Financial Literacy and Financial Stability

The last three papers in this issue inform our understanding of antecedents of financial literacy and financial stability. Emergency savings are a sign of financial preparedness and stability, and the article by Despard, Friedline, and West (2020) adds to our understanding of factors that promote emergency savings, even during economic shocks. Using national survey data (NFCS 2009, 2012, 2015 and 2018), the researchers show that three factors (subjective knowledge, financial confidence, and having a saving account) are important antecedents of emergency savings, across all income groups. In contrast, the effect of higher objective financial knowledge was not sufficient to withstand the effects of the economic downturn on the saving behaviors of low- and moderate-income households. Al-Bahrani, Buser, and Patel (2020) examine math ability as a possible explanation for the gap in financial literacy between men and women in a sample of college students. Measured as both subjective (perceived) and objective (quiz results) math ability, they find that objective math ability predicts financial literacy for men, whereas subjective math ability predicts financial literacy for women.
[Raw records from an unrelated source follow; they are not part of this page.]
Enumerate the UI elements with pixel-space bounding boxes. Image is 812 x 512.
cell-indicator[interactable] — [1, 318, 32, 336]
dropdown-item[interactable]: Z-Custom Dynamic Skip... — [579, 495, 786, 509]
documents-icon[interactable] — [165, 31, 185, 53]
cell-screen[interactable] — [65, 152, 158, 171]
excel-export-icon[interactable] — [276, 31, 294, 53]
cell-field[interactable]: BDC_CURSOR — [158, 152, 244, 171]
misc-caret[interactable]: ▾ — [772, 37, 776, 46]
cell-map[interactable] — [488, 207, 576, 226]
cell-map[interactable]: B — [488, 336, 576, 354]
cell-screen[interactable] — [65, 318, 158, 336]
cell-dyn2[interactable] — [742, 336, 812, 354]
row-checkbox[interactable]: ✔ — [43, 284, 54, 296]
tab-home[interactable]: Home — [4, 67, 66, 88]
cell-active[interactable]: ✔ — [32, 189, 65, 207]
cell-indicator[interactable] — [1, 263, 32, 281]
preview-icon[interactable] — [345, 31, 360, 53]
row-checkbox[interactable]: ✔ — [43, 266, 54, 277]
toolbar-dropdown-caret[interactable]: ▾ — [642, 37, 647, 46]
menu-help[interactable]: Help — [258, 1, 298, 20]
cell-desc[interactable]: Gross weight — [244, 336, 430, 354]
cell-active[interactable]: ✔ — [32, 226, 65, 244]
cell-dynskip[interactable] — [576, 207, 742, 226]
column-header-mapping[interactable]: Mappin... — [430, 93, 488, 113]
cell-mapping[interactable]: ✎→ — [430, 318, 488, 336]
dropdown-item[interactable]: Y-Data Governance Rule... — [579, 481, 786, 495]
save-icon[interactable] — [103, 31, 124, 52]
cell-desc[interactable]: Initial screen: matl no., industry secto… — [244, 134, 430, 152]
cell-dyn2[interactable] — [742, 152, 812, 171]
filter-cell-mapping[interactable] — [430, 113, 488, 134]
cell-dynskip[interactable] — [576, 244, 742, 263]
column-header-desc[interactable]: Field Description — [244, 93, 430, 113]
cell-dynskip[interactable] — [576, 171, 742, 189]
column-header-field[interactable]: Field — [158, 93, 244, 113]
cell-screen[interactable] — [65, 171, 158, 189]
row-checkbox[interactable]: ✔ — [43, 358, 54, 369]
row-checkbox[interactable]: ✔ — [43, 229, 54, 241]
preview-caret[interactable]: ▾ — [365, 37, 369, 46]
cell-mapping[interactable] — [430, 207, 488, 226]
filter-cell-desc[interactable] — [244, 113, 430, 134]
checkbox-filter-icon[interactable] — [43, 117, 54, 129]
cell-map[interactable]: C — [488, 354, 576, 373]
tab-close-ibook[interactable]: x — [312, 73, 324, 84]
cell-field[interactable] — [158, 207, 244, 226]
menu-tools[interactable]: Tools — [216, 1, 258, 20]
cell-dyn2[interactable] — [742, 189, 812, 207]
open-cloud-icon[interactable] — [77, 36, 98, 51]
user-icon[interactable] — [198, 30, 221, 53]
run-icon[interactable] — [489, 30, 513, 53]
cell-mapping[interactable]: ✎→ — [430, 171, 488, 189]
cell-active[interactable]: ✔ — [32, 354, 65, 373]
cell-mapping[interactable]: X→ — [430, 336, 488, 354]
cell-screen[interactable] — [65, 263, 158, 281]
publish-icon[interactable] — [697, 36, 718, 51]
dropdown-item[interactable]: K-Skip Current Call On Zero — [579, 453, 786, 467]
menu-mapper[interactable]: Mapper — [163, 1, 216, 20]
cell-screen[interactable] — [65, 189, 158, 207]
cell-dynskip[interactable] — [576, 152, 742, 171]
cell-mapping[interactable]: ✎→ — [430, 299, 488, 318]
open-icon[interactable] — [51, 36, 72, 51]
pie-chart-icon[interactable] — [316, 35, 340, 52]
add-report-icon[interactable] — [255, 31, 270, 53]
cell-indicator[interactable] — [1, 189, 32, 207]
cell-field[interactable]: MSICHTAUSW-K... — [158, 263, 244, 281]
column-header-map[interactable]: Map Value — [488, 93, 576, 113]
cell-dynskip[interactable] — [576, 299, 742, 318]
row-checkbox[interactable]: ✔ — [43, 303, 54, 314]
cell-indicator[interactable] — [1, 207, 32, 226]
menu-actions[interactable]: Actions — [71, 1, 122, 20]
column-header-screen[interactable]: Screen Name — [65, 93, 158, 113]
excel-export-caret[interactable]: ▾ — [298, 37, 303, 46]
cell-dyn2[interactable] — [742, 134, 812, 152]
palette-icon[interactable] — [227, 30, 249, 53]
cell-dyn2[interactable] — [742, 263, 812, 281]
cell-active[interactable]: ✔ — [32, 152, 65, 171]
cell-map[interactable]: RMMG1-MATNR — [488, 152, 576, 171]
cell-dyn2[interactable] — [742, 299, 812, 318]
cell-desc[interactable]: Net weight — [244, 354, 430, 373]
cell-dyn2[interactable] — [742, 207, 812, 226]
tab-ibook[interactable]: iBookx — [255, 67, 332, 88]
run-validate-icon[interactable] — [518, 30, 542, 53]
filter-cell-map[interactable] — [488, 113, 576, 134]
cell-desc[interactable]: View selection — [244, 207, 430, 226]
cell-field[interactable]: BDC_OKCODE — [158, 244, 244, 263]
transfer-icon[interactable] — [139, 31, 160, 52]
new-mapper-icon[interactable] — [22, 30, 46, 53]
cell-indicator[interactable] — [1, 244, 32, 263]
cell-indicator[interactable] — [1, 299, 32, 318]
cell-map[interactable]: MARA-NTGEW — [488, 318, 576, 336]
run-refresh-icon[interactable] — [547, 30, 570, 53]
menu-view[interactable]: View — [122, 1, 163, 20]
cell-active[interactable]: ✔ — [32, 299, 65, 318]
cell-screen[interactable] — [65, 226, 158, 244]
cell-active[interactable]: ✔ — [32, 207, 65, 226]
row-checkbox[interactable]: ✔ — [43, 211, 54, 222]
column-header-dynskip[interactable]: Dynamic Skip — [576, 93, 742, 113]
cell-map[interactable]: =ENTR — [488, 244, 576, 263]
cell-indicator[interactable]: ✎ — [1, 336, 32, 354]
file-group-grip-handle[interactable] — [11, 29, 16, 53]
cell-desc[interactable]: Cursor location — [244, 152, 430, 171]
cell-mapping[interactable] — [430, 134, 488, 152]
In the final article in this issue, Ali, Kahn and Ahmed (2020) add a cultural context to the impact of economic shocks, by including household valuables (e.g., gold, silver, precious stones) in addition to real estate and financial assets, in examining financial stability of Pakastani households. They find that household valuables contribute to financial stability by lowering the debt-to-asset ratio (DAR) making it more likely that households are able to withstand economic shocks.

Concluding Remarks

Although every macro-economic shock is uniquely situated in historic time, the impact on the everyday lives of people continues to play out in familiar household domains: health care, housing, employment, and food. The articles in this issue remind us to look for insights from previous research in investigating the impact of the Covid-19 pandemic.